Zeitschrift: Osteologie
ISSN: 1019-1291
Thema:

Osteoporose und Diabetes mellitus

Ausgabe: Hefte von 2014 (Vol. 23): Heft 2 2014 (73-160)
Seiten: 117-122

Risikoreduktion für vertebrale Frakturen unter Denosumab bei Patienten mit normaler und osteopenischer Knochendichte

Eine Subgruppenanalyse der HALT-Prostatakarzinom-Studie

K. Lippuner (1), J. M. Wolff (2), P. Hadji (3), A. Braun (4), C. Ke (4), T. Steinle (5), C. Eisen (5)

(1) Inselspital Bern, Schweiz; (2) St. Cornelius Hospital, Viersen; (3) Philipps-Universität, Marburg; (4) Amgen Inc., Thousand Oaks, CA, USA; (5) Amgen GmbH, München

Stichworte

Prostatakarzinom, Osteoporose, Frakturrisiko, Denosumab, ADT

Zusammenfassung

Einleitung: Die Ergebnisse der HALT-Prostatakarzinom-Studie (1) zeigten, dass Denosumab bei Prostatakarzinompatienten unter hormonablativer Therapie (HALT) die Knochenmineraldichte (BMD) gegenüber Placebo an allen Messorten signifikant erhöhte und die Inzidenz vertebraler Frakturen nach 36 Monaten signifikant um 62 % senkte.

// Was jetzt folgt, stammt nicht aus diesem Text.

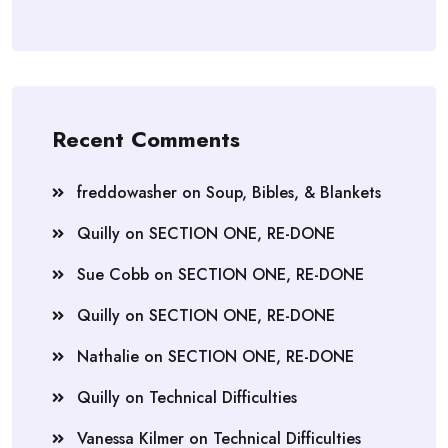
Recent Comments
freddowasher
on
Soup, Bibles, & Blankets
Quilly
on
SECTION ONE, RE-DONE
Sue Cobb
on
SECTION ONE, RE-DONE
Quilly
on
SECTION ONE, RE-DONE
Nathalie
on
SECTION ONE, RE-DONE
Quilly
on
Technical Difficulties
Vanessa Kilmer
on
Technical Difficulties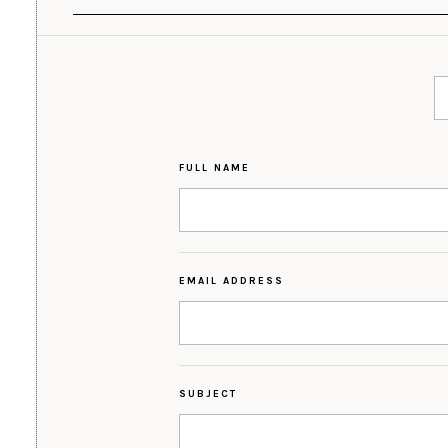
FULL NAME
EMAIL ADDRESS
SUBJECT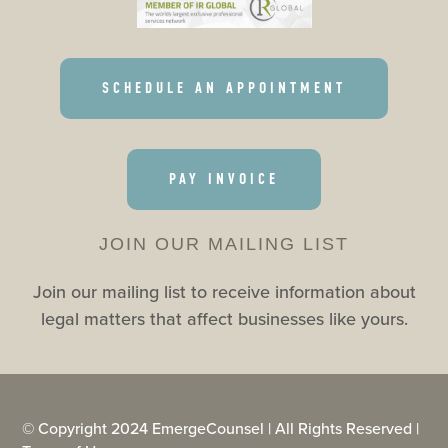
SCHEDULE AN APPOINTMENT
PAY INVOICE
JOIN OUR MAILING LIST
Join our mailing list to receive information about
legal matters that affect businesses like yours.
© Copyright 2024 EmergeCounsel | All Rights Reserved |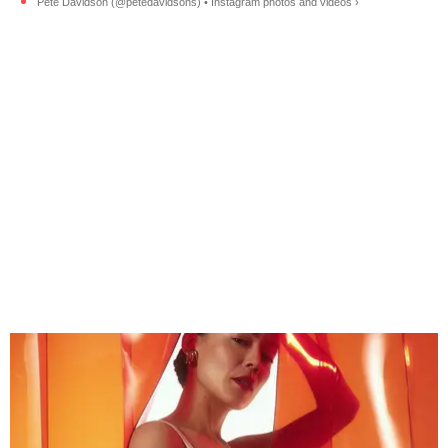
Pete Davidson (@petedavidsons) • Instagram photos and videos ›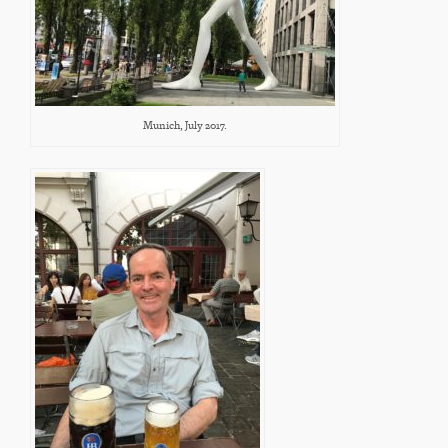
Munich, July 2017.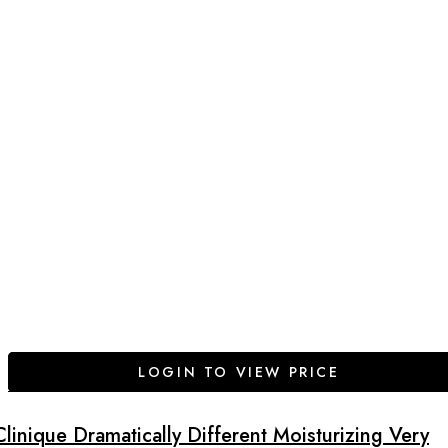
LOGIN TO VIEW PRICE
Clinique Dramatically Different Moisturizing Very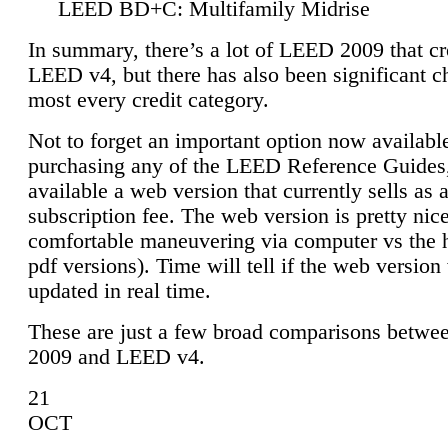
LEED BD+C: Multifamily Midrise
In summary, there’s a lot of LEED 2009 that cr
LEED v4, but there has also been significant c
most every credit category.
Not to forget an important option now available
purchasing any of the LEED Reference Guides,
available a web version that currently sells as 
subscription fee. The web version is pretty nice
comfortable maneuvering via computer vs the 
pdf versions). Time will tell if the web version 
updated in real time.
These are just a few broad comparisons betw
2009 and LEED v4.
21
OCT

Keine Unterschiede wurden hinsichtlich der Zeit bis zur ersten klinischen Fraktur (jegliche nonvertebrale oder klinisch vertebrale Fraktur) beobachtet. In einer Post-hoc-Analyse wurde nun überprüft, ob Denosumab auch bei Patienten mit normaler bis osteopenischer Knochendichte das Risiko für neue vertebrale Frakturen reduziert. Methoden: Hierzu wurde bei allen Teilnehmern der HALT-Studie (n = 1468) mit einem BMD-T-Score > –2,5 an Lendenwirbelsäule (LWS), Gesamthüfte und Schenkelhals sowie auswertbarem Frakturstatus die Inzidenz neuer vertebraler Frakturen nach 36 Monaten unter Behandlung mit Denosumab vs. Placebo ermittelt. Ergebnisse: Zu Studienbeginn wiesen 1174 bzw. 80 % der Studienteilnehmer einen BMD-T-Score > –2,5 an allen drei Messorten auf. 1087 bzw. 74 % der Studienteilnehmer erfüllten die Kriterien für die Frakturauswertung. In dieser Subgruppe reduzierte Denosumab das Risiko für vertebrale Frakturen nach 36 Monaten gegenüber Placebo signifikant um 61 % (Placebo: 2,8 %; Denosumab: 1,1 %; p = 0,0386). Weitere Frakturendpunkte wurden nicht untersucht. Fazit: Denosumab reduzierte das Risiko für vertebrale Frakturen bei Patienten der HALT-Studie mit normaler und osteopenischer Knochendichte in ähnlichem Ausmaß wie im Gesamtkollektiv.